Distributed Cache Failure on Azure Load Balanced Environment
Hello,
I'm finding myself in the situation where our cache fails to update on any of the slave machines.
I have a basic setup of 1 Master and 2 Slave machines setup in Azure, using the 7.6.5 Umbraco version, with the recommended configuration. I have no issues with small changes of up to 20 nodes, but I'm experiencing problems when going towards larger numbers (300 and up).
There are 2 main issues.
I am 'greeted' by this particular error 'DISTRIBUTED CACHE IS NOT UPDATED. Failed to execute instructions ({0}: \"{1}\"). Instruction is being skipped/ignored'. This is mostly when something along something similar to the below is entered in the umbracoCacheInstructions table :
[{"RefreshType":3,"RefresherId":"27ab3022-3dfa-47b6-9119-5945bc88fd66","GuidId":"00000000-0000-0000-0000-000000000000","IntId":0,"JsonIds":"[7694,7695,
several hundred other ids ,18159,17583]","JsonPayload":null}].
This usually happens on 'Publish with children' action on a bigger node.
The above would be less of an issue if the action would actually be skipped, but for whatever reason the application is continuously starting and failing from this particular kind of instruction which stops any other ulterior change in the back office to be reflected on the actual websites.
The only solutions so far that are found to work are restarting the applications altogether or cold booting them, but this is not a viable option (during high traffic or night hours).
Is this a known issue or perhaps I am missing something too obvious? I know something similar, regarding the instruction count, was supposed to be fixed in recent versions. Any suggestion or advice is highly appreciated.
Best Regards,
Vlad A.
EDIT:
This is as far as i could track the issue up to this point.
2017-11-24 10:36:19,179 [P4736/D7/T35] ERROR Umbraco.Core.Sync.DatabaseServerMessenger - DISTRIBUTED CACHE IS NOT UPDATED. Failed to execute instructions (id: 834, instruction count: 1). Instruction is being skipped/ignored
The thread has been aborted, because the request has timed out.
A minidump was created in AppData/MiniDump
System.Threading.ThreadAbortException: Thread was being aborted.
at System.Collections.ArrayList.setCapacity(Int32 value)
at System.Collections.ArrayList.EnsureCapacity(Int32 min)
at System.Collections.ArrayList.Add(Object value)
at System.Xml.XmlNamedNodeMap.AddNode(XmlNode node)
at System.Xml.XmlAttributeCollection.InternalAppendAttribute(XmlAttribute node)

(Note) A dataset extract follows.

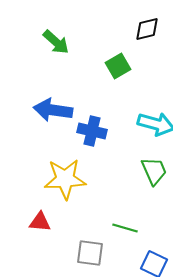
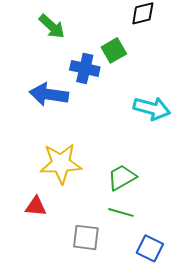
blue cross: (92, 131) -> (85, 68), moved
green trapezoid: (154, 171) -> (122, 177), moved, turned -96

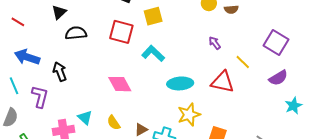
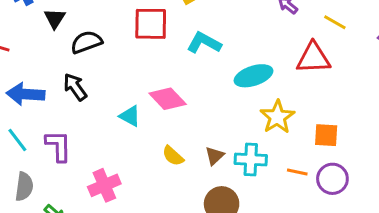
black arrow: (60, 72) -> (75, 87), moved
cyan triangle: (85, 118) -> (130, 116), moved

at System.Xml.XmlDocument.ImportAttributes(XmlNode fromElem, XmlNode toElem)
at System.Xml.XmlDocument.ImportNodeInternal(XmlNode node, Boolean deep)
at System.Xml.XmlDocument.ImportChildren(XmlNode fromNode, XmlNode toNode, Boolean deep)
at System.Xml.XmlDocument.ImportNodeInternal(XmlNode node, Boolean deep)
at System.Xml.XmlDocument.ImportChildren(XmlNode fromNode, XmlNode toNode, Boolean deep)
at System.Xml.XmlDocument.ImportNodeInternal(XmlNode node, Boolean deep)
at System.Xml.XmlDocument.ImportChildren(XmlNode fromNode, XmlNode toNode, Boolean deep)
at System.Xml.XmlDocument.ImportNodeInternal(XmlNode node, Boolean deep)
at System.Xml.XmlDocument.ImportChildren(XmlNode fromNode, XmlNode toNode, Boolean deep)
at System.Xml.XmlDocument.ImportNodeInternal(XmlNode node, Boolean deep)
at System.Xml.XmlDocument.ImportChildren(XmlNode fromNode, XmlNode toNode, Boolean deep)
at System.Xml.XmlDocument.ImportNodeInternal(XmlNode node, Boolean deep)
at System.Xml.XmlDocument.ImportChildren(XmlNode fromNode, XmlNode toNode, Boolean deep)
at System.Xml.XmlDocument.CloneNode(Boolean deep)
at umbraco.SafeXmlReaderWriter.Clone(XmlDocument xml)
at umbraco.SafeXmlReaderWriter.Get(IScopeProviderInternal scopeProvider, AsyncLock xmlLock, XmlDocument xml, Action1 refresh, Action2 apply, Boolean writer)
at umbraco.content.GetSafeXmlWriter()
at umbraco.content.UpdateDocumentCache(Document d)
at Umbraco.Web.Cache.PageCacheRefresher.Refresh(Int32 id)
at Umbraco.Core.Sync.DatabaseServerMessenger.RefreshByIds(Guid uniqueIdentifier, String jsonIds)
at Umbraco.Core.Sync.DatabaseServerMessenger.NotifyRefreshers(IEnumerable1 instructions, HashSet1 processed)
at Umbraco.Core.Sync.DatabaseServerMessenger.ProcessDatabaseInstructions(IReadOnlyCollection1 instructionBatch, CacheInstructionDto dto, HashSet1 processed, Int32& lastId)
You could either wait for the release or implement the fix on your website, basically making DatabaseServerMessenger run on the slave instances as a recurring task instead of being triggered by a page request.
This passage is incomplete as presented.